--- DATA SUPPLIED ---
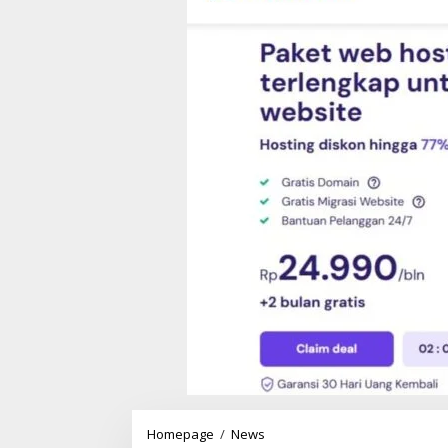
Homepage
/
News
B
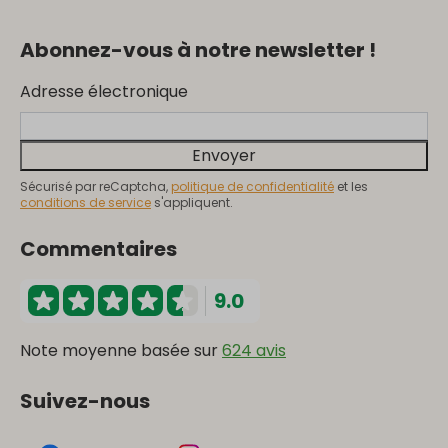
Abonnez-vous à notre newsletter !
Adresse électronique
Envoyer
Sécurisé par reCaptcha,
politique de confidentialité
et les
conditions de service
s'appliquent.
Commentaires
9.0
Note moyenne basée sur
624 avis
Suivez-nous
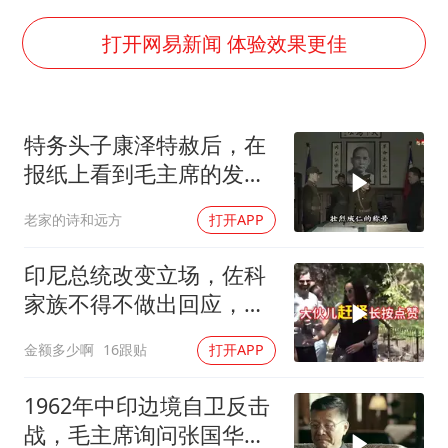
41岁女子为鼓励女儿考上985研究生
弹药库存告急 美军补货难
打开网易新闻 体验效果更佳
沙特否认与胡塞武装举行会谈
如何把百年大党建设得更加坚强有力
特务头子康泽特赦后，在
乘客脱鞋散发异味 司机提醒反被怼
报纸上看到毛主席的发
日本籍女网红在韩直播时自杀身亡
言，激动得不省人事
老家的诗和远方
打开APP
太阳表面最高分辨率图像来了
总书记关心百姓身边这些民生大事
印尼总统改变立场，佐科
家族不得不做出回应，局
势分析
金额多少啊
16跟贴
打开APP
1962年中印边境自卫反击
战，毛主席询问张国华能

--- TASK DESCRIPTION ---
Although the records contain pictures, only their text should be repeated, exactly as it appears.

--- TASK RESPONSE ---
Homepage
/
News
B
Abonnez-vous à notre newsletter !
Adresse électronique
Envoyer
Sécurisé par reCaptcha,
politique de confidentialité
et les
conditions de service
s'appliquent.
Commentaires
9.0
Note moyenne basée sur
624 avis
Suivez-nous
41岁女子为鼓励女儿考上985研究生
弹药库存告急 美军补货难
打开网易新闻 体验效果更佳
沙特否认与胡塞武装举行会谈
如何把百年大党建设得更加坚强有力
特务头子康泽特赦后，在
乘客脱鞋散发异味 司机提醒反被怼
报纸上看到毛主席的发
日本籍女网红在韩直播时自杀身亡
言，激动得不省人事
老家的诗和远方
打开APP
太阳表面最高分辨率图像来了
总书记关心百姓身边这些民生大事
印尼总统改变立场，佐科
家族不得不做出回应，局
势分析
金额多少啊
16跟贴
打开APP
1962年中印边境自卫反击
战，毛主席询问张国华能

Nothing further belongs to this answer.